- **Required work**: Copy the records exactly, every one of them.
────────────────
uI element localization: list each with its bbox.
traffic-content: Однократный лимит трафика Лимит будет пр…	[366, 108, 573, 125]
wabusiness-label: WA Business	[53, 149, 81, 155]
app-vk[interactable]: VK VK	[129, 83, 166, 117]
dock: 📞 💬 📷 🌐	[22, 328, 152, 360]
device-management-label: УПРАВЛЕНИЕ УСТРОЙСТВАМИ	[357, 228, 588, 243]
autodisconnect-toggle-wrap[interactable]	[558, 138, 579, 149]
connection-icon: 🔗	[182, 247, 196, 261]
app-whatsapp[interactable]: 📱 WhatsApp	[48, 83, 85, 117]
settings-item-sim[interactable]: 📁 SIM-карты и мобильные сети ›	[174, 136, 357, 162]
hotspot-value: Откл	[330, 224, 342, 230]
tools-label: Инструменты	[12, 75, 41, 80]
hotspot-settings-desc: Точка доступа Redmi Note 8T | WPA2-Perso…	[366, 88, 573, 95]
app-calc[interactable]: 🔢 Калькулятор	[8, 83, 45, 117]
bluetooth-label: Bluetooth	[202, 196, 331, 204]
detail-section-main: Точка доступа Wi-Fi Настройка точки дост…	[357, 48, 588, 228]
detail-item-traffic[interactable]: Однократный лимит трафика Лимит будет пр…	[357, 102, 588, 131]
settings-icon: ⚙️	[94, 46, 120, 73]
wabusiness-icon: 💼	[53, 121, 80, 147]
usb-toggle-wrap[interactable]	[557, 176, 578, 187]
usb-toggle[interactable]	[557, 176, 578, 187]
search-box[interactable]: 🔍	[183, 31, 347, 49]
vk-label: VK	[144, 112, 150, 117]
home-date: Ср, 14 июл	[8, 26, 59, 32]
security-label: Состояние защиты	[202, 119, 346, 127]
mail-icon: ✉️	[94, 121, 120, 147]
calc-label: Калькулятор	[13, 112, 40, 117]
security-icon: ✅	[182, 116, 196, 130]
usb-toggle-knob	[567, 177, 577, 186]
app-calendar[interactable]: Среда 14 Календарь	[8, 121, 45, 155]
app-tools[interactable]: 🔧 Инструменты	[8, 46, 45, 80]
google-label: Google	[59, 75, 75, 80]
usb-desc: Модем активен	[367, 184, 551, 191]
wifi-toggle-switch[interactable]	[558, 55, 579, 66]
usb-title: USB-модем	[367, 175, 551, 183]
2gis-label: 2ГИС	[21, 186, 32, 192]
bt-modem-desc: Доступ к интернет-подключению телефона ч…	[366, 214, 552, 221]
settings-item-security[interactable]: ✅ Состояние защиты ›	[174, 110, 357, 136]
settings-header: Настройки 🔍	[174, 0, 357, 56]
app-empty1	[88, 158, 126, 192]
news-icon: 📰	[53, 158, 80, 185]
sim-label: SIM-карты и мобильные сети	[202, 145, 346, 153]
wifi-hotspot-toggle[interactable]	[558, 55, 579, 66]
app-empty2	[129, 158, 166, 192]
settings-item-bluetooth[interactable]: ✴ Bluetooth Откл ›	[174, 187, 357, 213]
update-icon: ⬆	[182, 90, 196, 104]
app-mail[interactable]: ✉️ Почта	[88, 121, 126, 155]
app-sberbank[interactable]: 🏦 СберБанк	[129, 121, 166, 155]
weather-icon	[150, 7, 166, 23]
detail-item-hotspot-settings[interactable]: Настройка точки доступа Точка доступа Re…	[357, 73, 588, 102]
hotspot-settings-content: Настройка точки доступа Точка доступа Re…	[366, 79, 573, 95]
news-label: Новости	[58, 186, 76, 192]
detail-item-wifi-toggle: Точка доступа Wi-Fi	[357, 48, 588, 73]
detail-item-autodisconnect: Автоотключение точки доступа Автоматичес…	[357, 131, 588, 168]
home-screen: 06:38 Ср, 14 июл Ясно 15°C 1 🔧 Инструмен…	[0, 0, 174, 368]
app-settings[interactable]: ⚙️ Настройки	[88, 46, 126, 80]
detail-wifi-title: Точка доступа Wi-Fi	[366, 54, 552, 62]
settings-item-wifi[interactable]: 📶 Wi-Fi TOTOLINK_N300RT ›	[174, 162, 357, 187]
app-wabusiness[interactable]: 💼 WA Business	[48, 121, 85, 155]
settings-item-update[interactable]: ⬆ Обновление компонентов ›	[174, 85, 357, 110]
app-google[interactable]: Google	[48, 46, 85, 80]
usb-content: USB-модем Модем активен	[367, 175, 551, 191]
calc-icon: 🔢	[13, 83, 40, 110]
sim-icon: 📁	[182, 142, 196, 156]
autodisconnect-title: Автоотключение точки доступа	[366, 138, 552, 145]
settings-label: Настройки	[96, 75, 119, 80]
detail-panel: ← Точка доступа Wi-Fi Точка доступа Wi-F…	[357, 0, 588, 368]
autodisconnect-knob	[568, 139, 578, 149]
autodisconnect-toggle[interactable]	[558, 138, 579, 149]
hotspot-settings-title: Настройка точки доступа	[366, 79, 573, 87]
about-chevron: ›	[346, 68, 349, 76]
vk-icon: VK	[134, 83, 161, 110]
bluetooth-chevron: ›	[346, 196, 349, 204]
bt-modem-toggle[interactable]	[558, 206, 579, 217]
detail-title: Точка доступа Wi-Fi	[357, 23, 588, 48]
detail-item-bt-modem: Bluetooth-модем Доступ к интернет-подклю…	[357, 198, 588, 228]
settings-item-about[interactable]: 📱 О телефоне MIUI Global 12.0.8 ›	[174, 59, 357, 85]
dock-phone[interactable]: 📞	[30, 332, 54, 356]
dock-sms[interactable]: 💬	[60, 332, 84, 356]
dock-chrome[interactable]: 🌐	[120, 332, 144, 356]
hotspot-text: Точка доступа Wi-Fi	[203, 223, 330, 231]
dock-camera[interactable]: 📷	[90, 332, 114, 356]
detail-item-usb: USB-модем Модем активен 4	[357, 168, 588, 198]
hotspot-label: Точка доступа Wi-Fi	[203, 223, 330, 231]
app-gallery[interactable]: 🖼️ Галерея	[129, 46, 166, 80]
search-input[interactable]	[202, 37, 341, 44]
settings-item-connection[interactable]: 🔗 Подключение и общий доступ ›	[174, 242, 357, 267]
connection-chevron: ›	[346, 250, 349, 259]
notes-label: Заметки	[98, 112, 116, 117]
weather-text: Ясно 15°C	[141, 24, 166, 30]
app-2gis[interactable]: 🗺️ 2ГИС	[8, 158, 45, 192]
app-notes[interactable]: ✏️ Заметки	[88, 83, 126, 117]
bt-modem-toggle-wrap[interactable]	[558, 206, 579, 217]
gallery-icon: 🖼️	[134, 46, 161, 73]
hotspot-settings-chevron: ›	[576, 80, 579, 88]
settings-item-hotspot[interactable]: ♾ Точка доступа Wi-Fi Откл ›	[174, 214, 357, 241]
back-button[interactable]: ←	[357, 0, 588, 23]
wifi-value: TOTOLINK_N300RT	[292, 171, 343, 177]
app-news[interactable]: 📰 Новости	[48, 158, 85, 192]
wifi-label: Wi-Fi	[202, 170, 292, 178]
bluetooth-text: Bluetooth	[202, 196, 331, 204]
────────────────
- **Exercise answer**:
uI element localization: list each with its bbox.
traffic-content: Однократный лимит трафика Лимит будет пр…	[366, 108, 573, 125]
wabusiness-label: WA Business	[53, 149, 81, 155]
app-vk[interactable]: VK VK	[129, 83, 166, 117]
dock: 📞 💬 📷 🌐	[22, 328, 152, 360]
device-management-label: УПРАВЛЕНИЕ УСТРОЙСТВАМИ	[357, 228, 588, 243]
autodisconnect-toggle-wrap[interactable]	[558, 138, 579, 149]
connection-icon: 🔗	[182, 247, 196, 261]
app-whatsapp[interactable]: 📱 WhatsApp	[48, 83, 85, 117]
settings-item-sim[interactable]: 📁 SIM-карты и мобильные сети ›	[174, 136, 357, 162]
hotspot-value: Откл	[330, 224, 342, 230]
tools-label: Инструменты	[12, 75, 41, 80]
hotspot-settings-desc: Точка доступа Redmi Note 8T | WPA2-Perso…	[366, 88, 573, 95]
app-calc[interactable]: 🔢 Калькулятор	[8, 83, 45, 117]
bluetooth-label: Bluetooth	[202, 196, 331, 204]
detail-section-main: Точка доступа Wi-Fi Настройка точки дост…	[357, 48, 588, 228]
detail-item-traffic[interactable]: Однократный лимит трафика Лимит будет пр…	[357, 102, 588, 131]
settings-icon: ⚙️	[94, 46, 120, 73]
wabusiness-icon: 💼	[53, 121, 80, 147]
usb-toggle-wrap[interactable]	[557, 176, 578, 187]
usb-toggle[interactable]	[557, 176, 578, 187]
search-box[interactable]: 🔍	[183, 31, 347, 49]
vk-label: VK	[144, 112, 150, 117]
home-date: Ср, 14 июл	[8, 26, 59, 32]
security-label: Состояние защиты	[202, 119, 346, 127]
mail-icon: ✉️	[94, 121, 120, 147]
calc-label: Калькулятор	[13, 112, 40, 117]
security-icon: ✅	[182, 116, 196, 130]
usb-toggle-knob	[567, 177, 577, 186]
app-calendar[interactable]: Среда 14 Календарь	[8, 121, 45, 155]
app-tools[interactable]: 🔧 Инструменты	[8, 46, 45, 80]
google-label: Google	[59, 75, 75, 80]
usb-desc: Модем активен	[367, 184, 551, 191]
wifi-toggle-switch[interactable]	[558, 55, 579, 66]
usb-title: USB-модем	[367, 175, 551, 183]
2gis-label: 2ГИС	[21, 186, 32, 192]
bt-modem-desc: Доступ к интернет-подключению телефона ч…	[366, 214, 552, 221]
settings-item-security[interactable]: ✅ Состояние защиты ›	[174, 110, 357, 136]
settings-header: Настройки 🔍	[174, 0, 357, 56]
app-empty1	[88, 158, 126, 192]
news-icon: 📰	[53, 158, 80, 185]
sim-label: SIM-карты и мобильные сети	[202, 145, 346, 153]
wifi-hotspot-toggle[interactable]	[558, 55, 579, 66]
app-empty2	[129, 158, 166, 192]
settings-item-bluetooth[interactable]: ✴ Bluetooth Откл ›	[174, 187, 357, 213]
update-icon: ⬆	[182, 90, 196, 104]
app-mail[interactable]: ✉️ Почта	[88, 121, 126, 155]
app-sberbank[interactable]: 🏦 СберБанк	[129, 121, 166, 155]
weather-icon	[150, 7, 166, 23]
detail-item-hotspot-settings[interactable]: Настройка точки доступа Точка доступа Re…	[357, 73, 588, 102]
hotspot-settings-content: Настройка точки доступа Точка доступа Re…	[366, 79, 573, 95]
news-label: Новости	[58, 186, 76, 192]
detail-item-wifi-toggle: Точка доступа Wi-Fi	[357, 48, 588, 73]
detail-item-autodisconnect: Автоотключение точки доступа Автоматичес…	[357, 131, 588, 168]
home-screen: 06:38 Ср, 14 июл Ясно 15°C 1 🔧 Инструмен…	[0, 0, 174, 368]
app-settings[interactable]: ⚙️ Настройки	[88, 46, 126, 80]
detail-wifi-title: Точка доступа Wi-Fi	[366, 54, 552, 62]
settings-item-wifi[interactable]: 📶 Wi-Fi TOTOLINK_N300RT ›	[174, 162, 357, 187]
app-wabusiness[interactable]: 💼 WA Business	[48, 121, 85, 155]
settings-item-update[interactable]: ⬆ Обновление компонентов ›	[174, 85, 357, 110]
app-google[interactable]: Google	[48, 46, 85, 80]
usb-content: USB-модем Модем активен	[367, 175, 551, 191]
calc-icon: 🔢	[13, 83, 40, 110]
sim-icon: 📁	[182, 142, 196, 156]
autodisconnect-title: Автоотключение точки доступа	[366, 138, 552, 145]
settings-label: Настройки	[96, 75, 119, 80]
detail-panel: ← Точка доступа Wi-Fi Точка доступа Wi-F…	[357, 0, 588, 368]
autodisconnect-knob	[568, 139, 578, 149]
autodisconnect-toggle[interactable]	[558, 138, 579, 149]
hotspot-settings-title: Настройка точки доступа	[366, 79, 573, 87]
about-chevron: ›	[346, 68, 349, 76]
vk-icon: VK	[134, 83, 161, 110]
bluetooth-chevron: ›	[346, 196, 349, 204]
bt-modem-toggle[interactable]	[558, 206, 579, 217]
detail-title: Точка доступа Wi-Fi	[357, 23, 588, 48]
detail-item-bt-modem: Bluetooth-модем Доступ к интернет-подклю…	[357, 198, 588, 228]
settings-item-about[interactable]: 📱 О телефоне MIUI Global 12.0.8 ›	[174, 59, 357, 85]
dock-phone[interactable]: 📞	[30, 332, 54, 356]
dock-sms[interactable]: 💬	[60, 332, 84, 356]
dock-chrome[interactable]: 🌐	[120, 332, 144, 356]
hotspot-text: Точка доступа Wi-Fi	[203, 223, 330, 231]
dock-camera[interactable]: 📷	[90, 332, 114, 356]
detail-item-usb: USB-модем Модем активен 4	[357, 168, 588, 198]
hotspot-label: Точка доступа Wi-Fi	[203, 223, 330, 231]
app-gallery[interactable]: 🖼️ Галерея	[129, 46, 166, 80]
search-input[interactable]	[202, 37, 341, 44]
settings-item-connection[interactable]: 🔗 Подключение и общий доступ ›	[174, 242, 357, 267]
connection-chevron: ›	[346, 250, 349, 259]
notes-label: Заметки	[98, 112, 116, 117]
weather-text: Ясно 15°C	[141, 24, 166, 30]
app-2gis[interactable]: 🗺️ 2ГИС	[8, 158, 45, 192]
app-notes[interactable]: ✏️ Заметки	[88, 83, 126, 117]
bt-modem-toggle-wrap[interactable]	[558, 206, 579, 217]
gallery-icon: 🖼️	[134, 46, 161, 73]
hotspot-settings-chevron: ›	[576, 80, 579, 88]
settings-item-hotspot[interactable]: ♾ Точка доступа Wi-Fi Откл ›	[174, 214, 357, 241]
back-button[interactable]: ←	[357, 0, 588, 23]
wifi-value: TOTOLINK_N300RT	[292, 171, 343, 177]
app-news[interactable]: 📰 Новости	[48, 158, 85, 192]
wifi-label: Wi-Fi	[202, 170, 292, 178]
bluetooth-text: Bluetooth	[202, 196, 331, 204]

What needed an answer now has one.